Recorded data
--
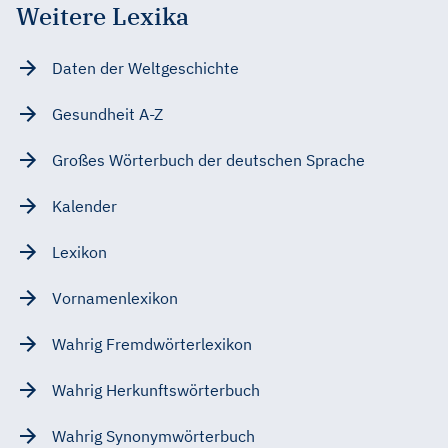
Weitere Lexika
Daten der Weltgeschichte
Gesundheit A-Z
Großes Wörterbuch der deutschen Sprache
Kalender
Lexikon
Vornamenlexikon
Wahrig Fremdwörterlexikon
Wahrig Herkunftswörterbuch
Wahrig Synonymwörterbuch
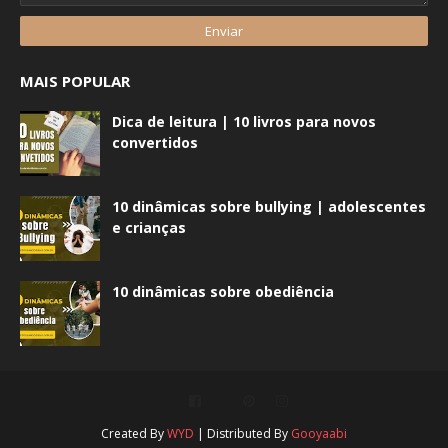
MAIS POPULAR
Dica de leitura | 10 livros para novos
convertidos
10 dinâmicas sobre bullying | adolescentes
e crianças
10 dinâmicas sobre obediência
Created By
WYD
| Distributed By
Gooyaabi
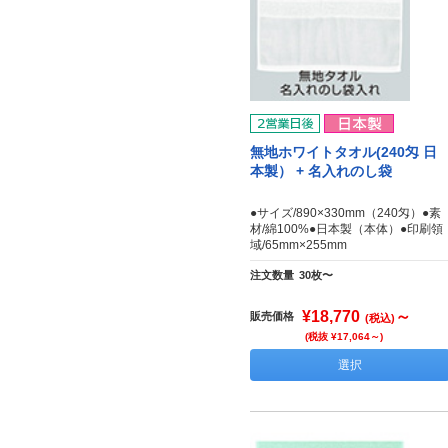
無地ホワイトタオル(240匁 日
本製） + 名入れのし袋
●サイズ/890×330mm（240匁）●素
材/綿100%●日本製（本体）●印刷領
域/65mm×255mm
注文数量
30枚〜
¥18,770
～
販売価格
(税込)
(税抜 ¥17,064～)
選択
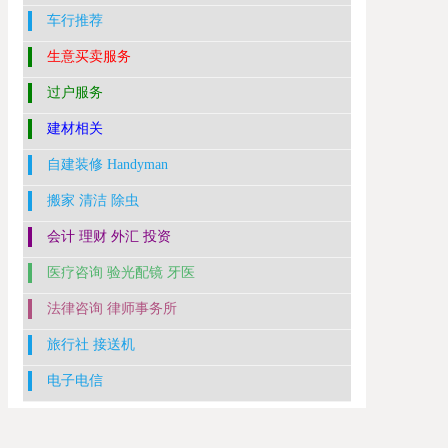
车行推荐
生意买卖服务
过户服务
建材相关
自建装修 Handyman
搬家 清洁 除虫
会计 理财 外汇 投资
医疗咨询 验光配镜 牙医
法律咨询 律师事务所
旅行社 接送机
电子电信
--
### [Exercise aim]
Go through the records and gather the lines that hold "sobre".

### [Response to this task]
10 dinâmicas sobre bullying | adolescentes
10 dinâmicas sobre obediência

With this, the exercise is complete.